> PROVIDED DATA
::::
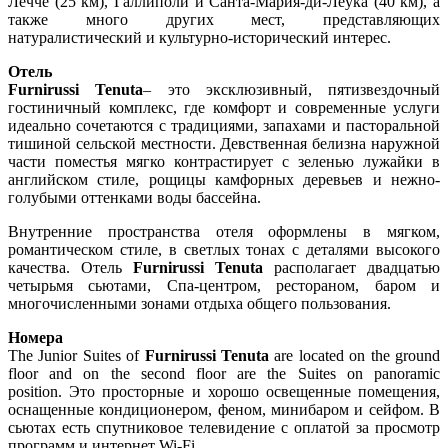
Лечче (25 км), Галлиполи и Санта-Мария-ди-Леука (40 км), а
также много других мест, представляющих
натуралистический и культурно-исторический интерес.
Отель
Furnirussi Tenuta
– это эксклюзивный, пятизвездочный
гостиничный комплекс, где комфорт и современные услуги
идеально сочетаются с традициями, запахами и пасторальной
тишиной сельской местности. Девственная белизна наружной
части поместья мягко контрастирует с зеленью лужайки в
английском стиле, рощицы камфорных деревьев и нежно-
голубыми оттенками воды бассейна.
Внутренние пространства отеля оформлены в мягком,
романтическом стиле, в светлых тонах с деталями высокого
качества. Отель
Furnirussi Tenuta
располагает двадцатью
четырьмя сьютами, Спа-центром, рестораном, баром и
многочисленными зонами отдыха общего пользования.
Номера
The Junior Suites of
Furnirussi Tenuta
are located on the ground
floor and on the second floor are the Suites on panoramic
position. Это просторные и хорошо освещенные помещения,
оснащенные кондиционером, феном, минибаром и сейфом. В
сьютах есть спутниковое телевидение с оплатой за просмотр
программ и интернет Wi-Fi.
::::
Retype nothing except the lines from the line holding "Внутренние пространства отеля" through the last line of the entries, both included.

Внутренние пространства отеля оформлены в мягком,
романтическом стиле, в светлых тонах с деталями высокого
качества. Отель
Furnirussi Tenuta
располагает двадцатью
четырьмя сьютами, Спа-центром, рестораном, баром и
многочисленными зонами отдыха общего пользования.
Номера
The Junior Suites of
Furnirussi Tenuta
are located on the ground
floor and on the second floor are the Suites on panoramic
position. Это просторные и хорошо освещенные помещения,
оснащенные кондиционером, феном, минибаром и сейфом. В
сьютах есть спутниковое телевидение с оплатой за просмотр
программ и интернет Wi-Fi.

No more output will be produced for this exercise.